→ Problem description
Show all lines from the material that carry the word "income".

→ Excerpted data
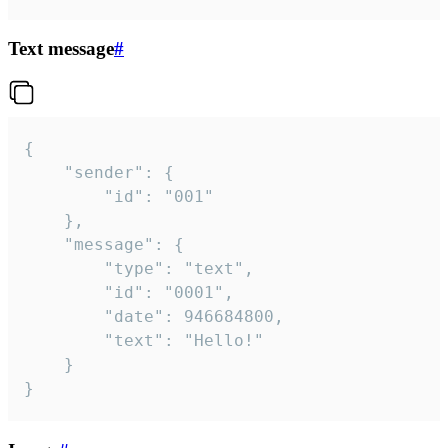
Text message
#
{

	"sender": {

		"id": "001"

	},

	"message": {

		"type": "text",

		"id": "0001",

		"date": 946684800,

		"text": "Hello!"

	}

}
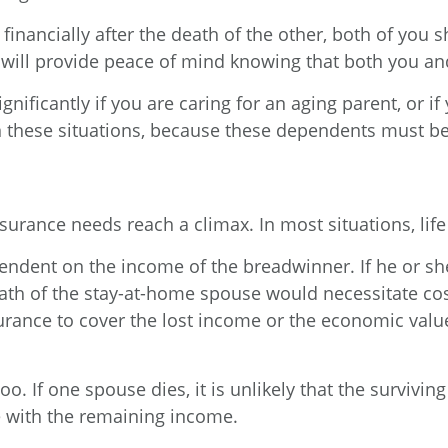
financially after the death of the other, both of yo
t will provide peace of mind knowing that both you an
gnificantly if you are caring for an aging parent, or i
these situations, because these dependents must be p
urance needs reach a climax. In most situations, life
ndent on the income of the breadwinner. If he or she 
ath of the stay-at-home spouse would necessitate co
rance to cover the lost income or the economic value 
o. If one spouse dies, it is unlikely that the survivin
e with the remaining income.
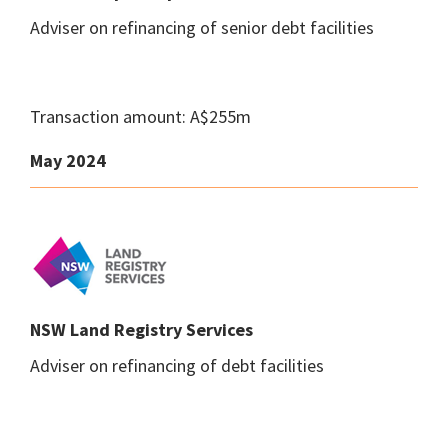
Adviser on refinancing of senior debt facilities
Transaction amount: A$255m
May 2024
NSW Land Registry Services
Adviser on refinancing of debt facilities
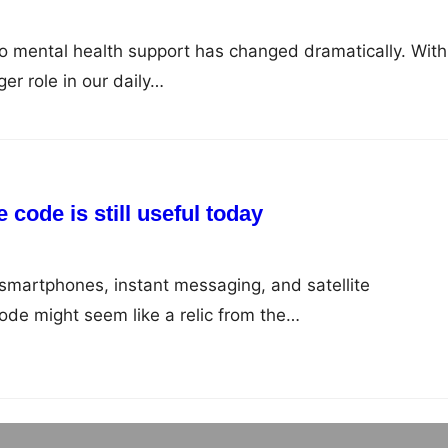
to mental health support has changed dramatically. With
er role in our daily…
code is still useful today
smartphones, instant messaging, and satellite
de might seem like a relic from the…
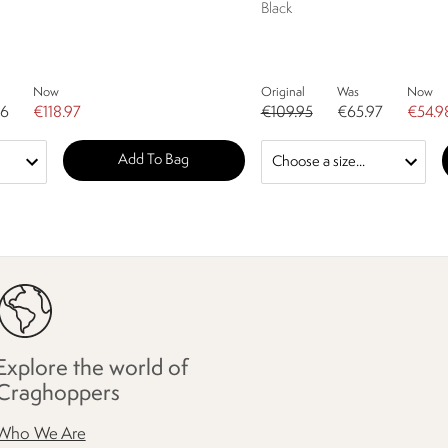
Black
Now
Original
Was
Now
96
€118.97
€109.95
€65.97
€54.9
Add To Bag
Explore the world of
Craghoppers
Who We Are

--

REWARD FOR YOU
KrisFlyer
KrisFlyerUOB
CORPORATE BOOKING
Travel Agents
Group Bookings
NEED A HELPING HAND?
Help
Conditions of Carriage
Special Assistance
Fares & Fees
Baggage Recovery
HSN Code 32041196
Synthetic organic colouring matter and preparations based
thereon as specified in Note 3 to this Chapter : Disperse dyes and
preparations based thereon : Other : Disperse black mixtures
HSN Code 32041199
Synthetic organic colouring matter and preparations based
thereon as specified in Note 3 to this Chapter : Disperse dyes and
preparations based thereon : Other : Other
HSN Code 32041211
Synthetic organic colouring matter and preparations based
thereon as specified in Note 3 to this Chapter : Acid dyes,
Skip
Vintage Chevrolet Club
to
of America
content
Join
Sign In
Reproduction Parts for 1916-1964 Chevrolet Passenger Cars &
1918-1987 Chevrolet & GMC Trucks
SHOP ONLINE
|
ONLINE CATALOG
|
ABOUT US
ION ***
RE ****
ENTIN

→ Written reply
ndent on the income of the breadwinner. If he or she 
rance to cover the lost income or the economic value 
e with the remaining income.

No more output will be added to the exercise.